Something that always frustrated me was having my content along the code. I sought out a solution for this for months. I tried a whole bunch of headless CMS options like Sanity, Hygraph, Ghost, and even hosting my own WordPress (that was an exciting prospect until I discovered their mobile app does not support plugins).
I was always paranoid that bad actors would clone my git repo and steal my content, so I was so focused on finding a secure, obfuscated method to store content.
One day I thought to myself “who cares?” and it was like a switch flipped. Bad actors can still copy and paste everything, so having the content off the repo makes little difference. LLMs are exploding and would make it trivial to scrape my site (if they wanted to).
At last, that let me narrow down my options. I’ll just keep the text content in the repo. But I still wanted a way to store images and other large media outside of the repo (more on that later).
If the text content can be in the repo, then I can use anything! So let’s stick with Next.js! … actually, let’s not.

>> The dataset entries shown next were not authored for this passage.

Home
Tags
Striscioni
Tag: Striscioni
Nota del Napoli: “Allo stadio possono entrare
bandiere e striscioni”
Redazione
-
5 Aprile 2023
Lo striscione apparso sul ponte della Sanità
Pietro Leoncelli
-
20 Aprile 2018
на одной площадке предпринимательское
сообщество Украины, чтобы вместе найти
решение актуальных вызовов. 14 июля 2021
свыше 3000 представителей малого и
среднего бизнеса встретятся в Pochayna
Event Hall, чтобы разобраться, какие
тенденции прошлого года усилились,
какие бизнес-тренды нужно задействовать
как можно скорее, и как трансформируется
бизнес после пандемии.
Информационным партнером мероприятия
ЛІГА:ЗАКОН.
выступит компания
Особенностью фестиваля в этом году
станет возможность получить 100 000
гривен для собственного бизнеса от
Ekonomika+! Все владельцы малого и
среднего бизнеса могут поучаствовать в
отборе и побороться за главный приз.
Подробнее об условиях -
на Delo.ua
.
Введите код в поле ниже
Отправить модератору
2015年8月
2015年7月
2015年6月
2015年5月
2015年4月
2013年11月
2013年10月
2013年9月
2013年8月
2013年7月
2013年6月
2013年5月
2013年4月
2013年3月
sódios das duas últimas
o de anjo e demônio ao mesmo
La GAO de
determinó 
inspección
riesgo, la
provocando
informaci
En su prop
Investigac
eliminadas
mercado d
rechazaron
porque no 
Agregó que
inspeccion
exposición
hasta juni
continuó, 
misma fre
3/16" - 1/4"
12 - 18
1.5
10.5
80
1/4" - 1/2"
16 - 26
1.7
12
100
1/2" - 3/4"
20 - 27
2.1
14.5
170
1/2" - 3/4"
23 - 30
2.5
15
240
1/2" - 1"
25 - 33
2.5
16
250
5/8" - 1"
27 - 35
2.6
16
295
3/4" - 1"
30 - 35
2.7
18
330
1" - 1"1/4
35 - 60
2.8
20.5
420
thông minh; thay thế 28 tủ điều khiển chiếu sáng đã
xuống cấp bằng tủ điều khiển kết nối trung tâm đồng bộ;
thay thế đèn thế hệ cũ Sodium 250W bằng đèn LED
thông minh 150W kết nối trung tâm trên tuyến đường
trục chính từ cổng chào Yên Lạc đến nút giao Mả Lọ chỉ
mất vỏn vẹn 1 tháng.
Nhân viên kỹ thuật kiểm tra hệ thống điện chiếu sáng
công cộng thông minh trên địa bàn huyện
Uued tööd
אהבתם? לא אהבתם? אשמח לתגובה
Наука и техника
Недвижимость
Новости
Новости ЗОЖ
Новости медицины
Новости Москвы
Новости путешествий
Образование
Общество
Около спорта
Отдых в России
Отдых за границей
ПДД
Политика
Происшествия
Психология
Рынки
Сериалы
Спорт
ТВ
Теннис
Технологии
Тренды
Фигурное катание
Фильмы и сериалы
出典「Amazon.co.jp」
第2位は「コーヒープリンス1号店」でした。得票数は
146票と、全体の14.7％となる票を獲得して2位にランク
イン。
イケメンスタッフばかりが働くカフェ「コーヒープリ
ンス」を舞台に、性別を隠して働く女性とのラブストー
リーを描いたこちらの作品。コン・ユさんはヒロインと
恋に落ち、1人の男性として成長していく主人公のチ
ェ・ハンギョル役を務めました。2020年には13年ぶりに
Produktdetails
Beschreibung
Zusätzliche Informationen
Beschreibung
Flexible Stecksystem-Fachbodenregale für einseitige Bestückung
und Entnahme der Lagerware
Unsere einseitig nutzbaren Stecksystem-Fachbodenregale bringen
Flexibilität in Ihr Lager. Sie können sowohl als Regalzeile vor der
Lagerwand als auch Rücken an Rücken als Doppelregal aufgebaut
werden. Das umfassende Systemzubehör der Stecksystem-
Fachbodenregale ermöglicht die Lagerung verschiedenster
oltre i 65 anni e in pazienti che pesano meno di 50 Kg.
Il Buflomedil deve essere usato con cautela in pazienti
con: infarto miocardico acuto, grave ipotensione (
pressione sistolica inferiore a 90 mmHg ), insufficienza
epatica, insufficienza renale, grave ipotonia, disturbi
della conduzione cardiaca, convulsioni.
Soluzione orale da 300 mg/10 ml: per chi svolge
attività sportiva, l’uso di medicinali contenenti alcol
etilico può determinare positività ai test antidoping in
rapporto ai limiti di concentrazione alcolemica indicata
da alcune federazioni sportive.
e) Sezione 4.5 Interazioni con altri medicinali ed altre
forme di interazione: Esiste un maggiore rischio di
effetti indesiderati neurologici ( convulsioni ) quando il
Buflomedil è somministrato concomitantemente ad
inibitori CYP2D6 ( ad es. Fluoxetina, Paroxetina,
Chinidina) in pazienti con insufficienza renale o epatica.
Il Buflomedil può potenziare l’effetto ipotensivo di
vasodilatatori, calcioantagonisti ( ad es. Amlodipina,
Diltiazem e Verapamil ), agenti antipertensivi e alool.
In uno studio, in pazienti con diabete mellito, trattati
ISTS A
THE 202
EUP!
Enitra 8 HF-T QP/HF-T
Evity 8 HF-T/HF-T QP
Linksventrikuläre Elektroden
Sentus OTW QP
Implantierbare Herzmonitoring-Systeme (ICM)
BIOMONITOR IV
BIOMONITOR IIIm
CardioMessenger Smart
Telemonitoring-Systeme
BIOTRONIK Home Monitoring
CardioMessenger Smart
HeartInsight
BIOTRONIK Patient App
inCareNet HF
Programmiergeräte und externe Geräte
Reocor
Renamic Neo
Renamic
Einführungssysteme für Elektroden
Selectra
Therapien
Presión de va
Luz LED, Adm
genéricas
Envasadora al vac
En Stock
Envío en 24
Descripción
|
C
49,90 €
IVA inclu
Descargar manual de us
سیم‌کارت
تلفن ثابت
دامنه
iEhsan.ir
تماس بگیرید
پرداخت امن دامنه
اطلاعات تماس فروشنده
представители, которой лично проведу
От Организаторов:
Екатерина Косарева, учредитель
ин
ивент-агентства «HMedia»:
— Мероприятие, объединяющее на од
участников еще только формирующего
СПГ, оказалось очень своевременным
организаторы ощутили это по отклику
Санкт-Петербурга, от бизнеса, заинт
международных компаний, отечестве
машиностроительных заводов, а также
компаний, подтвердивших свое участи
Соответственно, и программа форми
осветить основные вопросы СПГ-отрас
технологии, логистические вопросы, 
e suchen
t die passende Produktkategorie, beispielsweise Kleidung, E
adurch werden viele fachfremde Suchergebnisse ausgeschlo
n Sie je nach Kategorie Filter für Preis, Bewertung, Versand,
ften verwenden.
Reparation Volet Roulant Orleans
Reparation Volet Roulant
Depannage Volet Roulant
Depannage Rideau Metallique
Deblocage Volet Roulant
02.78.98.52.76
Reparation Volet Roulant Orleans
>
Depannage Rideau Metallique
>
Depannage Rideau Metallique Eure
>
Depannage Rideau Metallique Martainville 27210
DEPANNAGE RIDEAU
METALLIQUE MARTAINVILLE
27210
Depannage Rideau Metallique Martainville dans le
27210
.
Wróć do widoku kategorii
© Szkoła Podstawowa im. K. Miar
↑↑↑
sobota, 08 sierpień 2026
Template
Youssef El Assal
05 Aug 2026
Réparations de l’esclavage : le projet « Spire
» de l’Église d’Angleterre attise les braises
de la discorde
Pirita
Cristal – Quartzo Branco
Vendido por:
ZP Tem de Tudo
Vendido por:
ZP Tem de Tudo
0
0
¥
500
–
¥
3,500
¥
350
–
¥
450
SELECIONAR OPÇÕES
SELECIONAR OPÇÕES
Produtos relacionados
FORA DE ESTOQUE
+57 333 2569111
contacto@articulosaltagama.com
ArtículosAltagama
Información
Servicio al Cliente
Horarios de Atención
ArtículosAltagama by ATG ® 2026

An Aside on Breaking Changes
Anyone working in the web dev sphere knows things move fast. Too fast these days - in my opinion. Next.js happens to be one of those libraries. My site hasn’t had any significant updates since 2022, which is approximately 2 years and change at the time of writing. In web years that’s ancient.
I tried to migrate to the new app router structure and found myself getting stuck learning about breaking changes in Next.js and breaking changes in React1. I spent way too much time trying to get things working with my tools that I didn’t stop and think that my tools should be working for me.
As an alternative, I was thinking of using Astro, but it’s still React under the hood. I’m happy to use React for work but I don’t want to have to deal with its newest idiosyncrasies in my own stuff.
Simply put modern React confuses the hell out of me. I’m not all in for “server vs client components”. I’m certainly not the only one2. I don't want this post to digress into my thoughts on modern React so I'm going to sidestep that for now. I am forced to learn its newest architecture for work, but for my personal site I'd rather things be easy. I'm tired of having to deal with breaking changes all the time. I longed for the days of PHP where stuff just worked forever. It was time to embrace an old foe: boring technology.
Boring technology - to me, anyway - is something that’s been around for a while, probably a few years. It’s stable. It’s been around long enough that someone has asked the basic questions on how to do XYZ on StackOverflow. And something important to me is that it’s also averse to breaking changes. It tries its best to avoid them, and if they must then there is a clear migration path and plenty of warning.
My first thought was WordPress. That’s nice boring technology. Battle tested. There are even some web dev folks out there using it as a headless CMS. I ended up not using it because the mobile publishing experience was no good. It didn’t support plugins on the mobile app. I knew I’d want something like ACF at least.
After a while I remembered a project I’d seen ages ago that I knew a lot of folks were using. It’s called Eleventy (or 11ty for short). There’s a video of the creator trying out a blog using the latest version all the way back to the earliest versions of the project3. Now that’s what I like to see. Stable. Fast. Let’s do it.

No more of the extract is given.